Verführung erklären und Geschichte aufarbeiten
Auf dem Bückeberg bei Hameln fand von 1933 bis 1937 eine der größten Massenveranstaltungen des Nationalsozialismus statt: die „Reichserntedankfeste“ mit Adolf Hitler. Zu dem Fest gehörten militärische Übungen und eine Blut-und-Boden-Rhetorik. Heute ist der Bückeberg ein Dokumentations- und Lernort, den der Initiator, der Historiker Bernhard Gelderblom, am Wochenende bei einer Fachtagung zum Thema „Landschaften des Nationalsozialismus“ auf dem Hesselberg in Mittelfranken (Landkreis Ansbach) vorstellte.
Der Grund: Auf dem fränkischen Hesselberg ist ein ähnliches Projekt geplant, die „Denkmallandschaft Hesselberg“, die die wechselvolle und teilweise dunkle Geschichte aus verschiedenen Blickwinkeln beleuchten soll. Zur Geschichte des Hesselberg gehören die propagandistischen „Frankentage“ des fränkischen Gauleiters Julius Streicher zwischen 1933 und 1939, die bis zu 100.000 Menschen anzogen. Streicher sah sich dort als „Prophet des Führers“ auf einem „Heiligen Berg“. Aber auch der Hesselberg als „uralter Kulturplatz, der zu allen Zeiten auf die Leute Faszination ausgeübt hat“, soll beleuchtet werden, erläuterte der Historiker Thomas Greif.
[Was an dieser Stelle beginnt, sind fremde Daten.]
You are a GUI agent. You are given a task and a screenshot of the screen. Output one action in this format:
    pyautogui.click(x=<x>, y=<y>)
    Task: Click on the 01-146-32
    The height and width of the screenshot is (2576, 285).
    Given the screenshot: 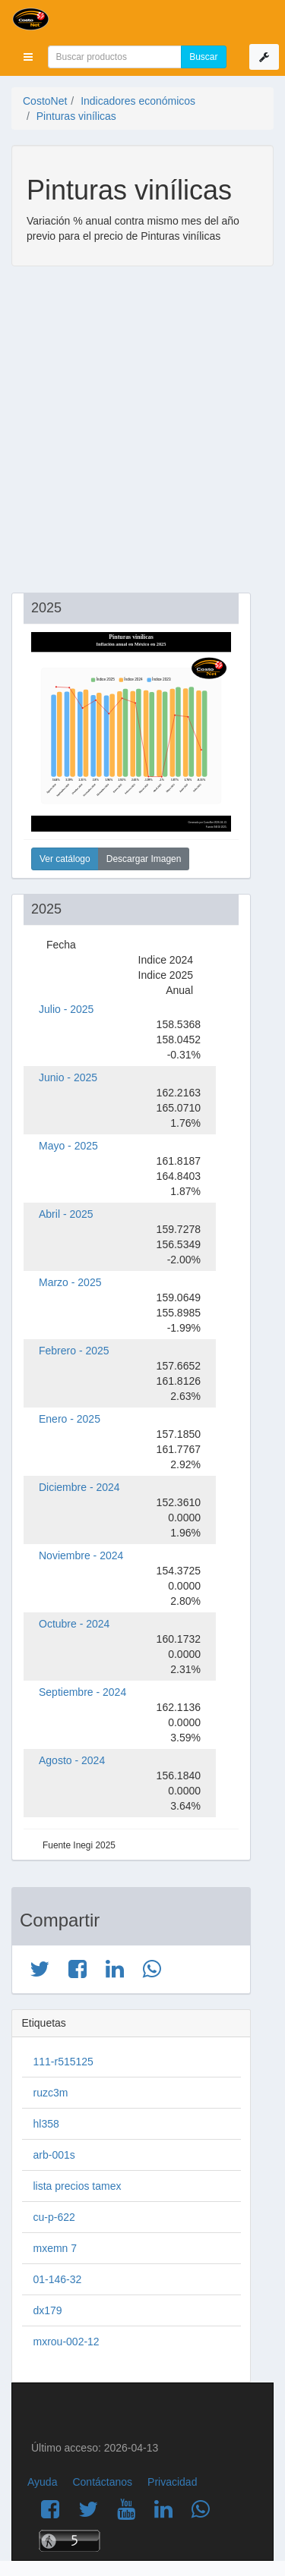 What is the action you would take?
    pyautogui.click(x=57, y=2279)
Inzwischen ist der Hesselberg in kirchlicher Hand: Die bayerische evangelische Landeskirche gründete 1951 auf dem mit 689 Metern höchsten Berg Mittelfrankens eine Landvolkshochschule mit dem Leitsatz „Kein Bauer wählt mehr braun“. 2005 wurde die Einrichtung in Evangelisches Bildungszentrum Hesselberg umbenannt. Nun laufen die Planungen zu einem Erinnerungsort für den Hesselberg. Der Planer des Projekts, Jochen Ramming, stellte bei der Tagung am Wochenende das aktuelle Konzept vor, das gegenüber ersten Planungen inzwischen kleiner ausfallen soll.
Die Denkmallandschaft Hesselberg soll auf drei Säulen stehen. Im Mittelpunkt steht eine Ausstellung im Evangelischen Bildungszentrum (EBZ) zur Geschichte des Bergs im Nationalsozialismus. Dazu kommen Informationstafeln und digitale Infopoints im Freien. Hier werden besonders die umliegenden Dörfer eingebunden. Diese Teile werden vom Bildungsprogramm des EBZ ergänzt. Man rechne mit Kosten von einer Million Euro, sagte Ramming.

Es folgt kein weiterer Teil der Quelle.